8. Willingness and ability to complete protocol requirements.

9. Written informed consent.

Exclusion Criteria:

1. Contraindication to receiving MMF (CellCept) or increasing CellCept dose.

2. Clinically suspected acute rejection (AR) or BPAR within 3 months prior to the
baseline visit.

3. Proteinuria ≥ 1 g/24 hours

4. Treatment with AZA (Imuran), EC-MPS (Myfortic) or SRL (Rapamune) and patient or
physician decision not to discontinue these agents and switch to MMF (CellCept) at the
time of randomization.

5. MDRD (4-variable) eGFR < 15 mL/min/1.73 m2

6. Patients who currently exceed thresholds for plasma glucose, cholesterol or blood
pressure. Patients may be re-considered 1 month after the treatment is in place and no
further therapeutic changes are anticipated.
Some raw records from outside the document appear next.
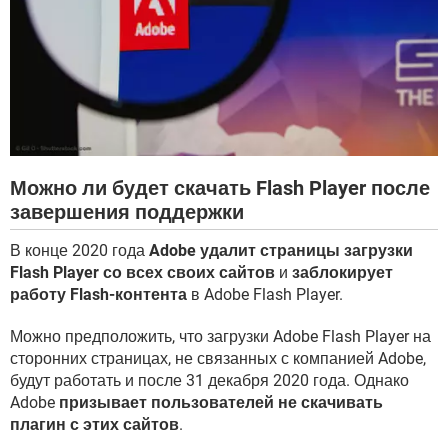
Можно ли будет скачать Flash Player после
завершения поддержки
В конце 2020 года
Adobe удалит страницы загрузки
Flash Player со всех своих сайтов
и
заблокирует
работу Flash-контента
в Adobe Flash Player.
Можно предположить, что загрузки Adobe Flash Player на
сторонних страницах, не связанных с компанией Adobe,
будут работать и после 31 декабря 2020 года. Однако
Adobe
призывает пользователей не скачивать
плагин с этих сайтов
.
7. Patients who require changes to their blood pressure, blood sugar or blood lipid
management between the Screening Visit and Day 0. Patients may be re-considered 1
month after the adjusted treatment is in place and no further therapeutic changes are
anticipated.

8. Pregnancy, lactation or (for women of childbearing potential) inability or decision
not to use a reliable method of contraception for the entire study duration.
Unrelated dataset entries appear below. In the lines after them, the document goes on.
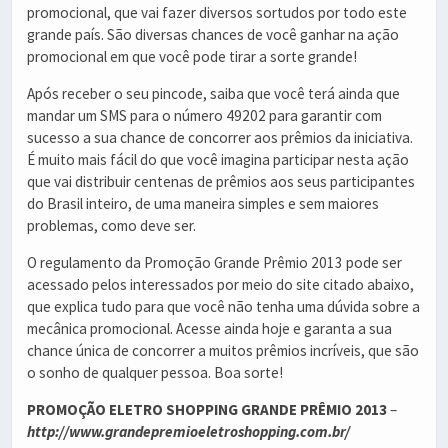
promocional, que vai fazer diversos sortudos por todo este
grande país. São diversas chances de você ganhar na ação
promocional em que você pode tirar a sorte grande!
Após receber o seu pincode, saiba que você terá ainda que
mandar um SMS para o número 49202 para garantir com
sucesso a sua chance de concorrer aos prêmios da iniciativa.
É muito mais fácil do que você imagina participar nesta ação
que vai distribuir centenas de prêmios aos seus participantes
do Brasil inteiro, de uma maneira simples e sem maiores
problemas, como deve ser.
O regulamento da Promoção Grande Prêmio 2013 pode ser
acessado pelos interessados por meio do site citado abaixo,
que explica tudo para que você não tenha uma dúvida sobre a
mecânica promocional. Acesse ainda hoje e garanta a sua
chance única de concorrer a muitos prêmios incríveis, que são
o sonho de qualquer pessoa. Boa sorte!
PROMOÇÃO ELETRO SHOPPING GRANDE PRÊMIO 2013
–
http://www.grandepremioeletroshopping.com.br/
9. Active infection requiring treatment.

10. Treatment with unlicensed investigational drugs, devices or other prohibited
medications - see Section 4.4.1

11. Participation in any other interventional clinical trial during the previous 4 weeks
or during this trial.

12. History of malignancy, other than non-melanoma skin cancer that has been totally
excised and has not recurred for >2 years.
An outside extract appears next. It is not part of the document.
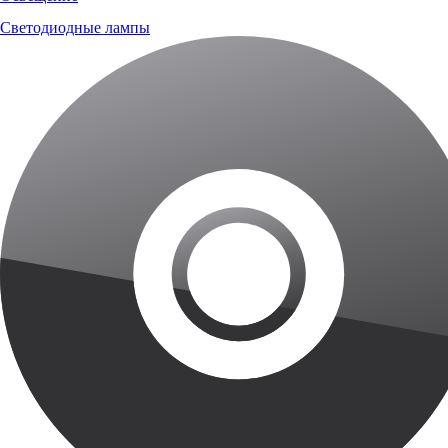
Светодиодные лампы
13. History of psychological illness or condition that could interfere with the patient's
ability to understand or comply with the study requirements.

14. Presence of other significant diseases or issues which, in the opinion of the
sponsor-investigator, may:

- Put the patient at risk as a result of study participation

- Influence the study result

- Affect the patient's ability to participate in the study

- Require a change in immunosuppression medication used or a dose change within the
next 6 months (unstable renal function, gout that may require treatment with
prednisone, etc)

- Reduce life expectancy. Examples include but are not limited to history of
noncompliance and transportation issues that could affect a participant's ability
to successfully complete the study requirements. Inability or refusal to provide
blood samples, end-stage disease of organs such as lung, liver or heart.

15. Exclusion of patients who are hypersensitive to CellCept (mycophenolate mofetil),
mycophenolic acid or any component of the drug).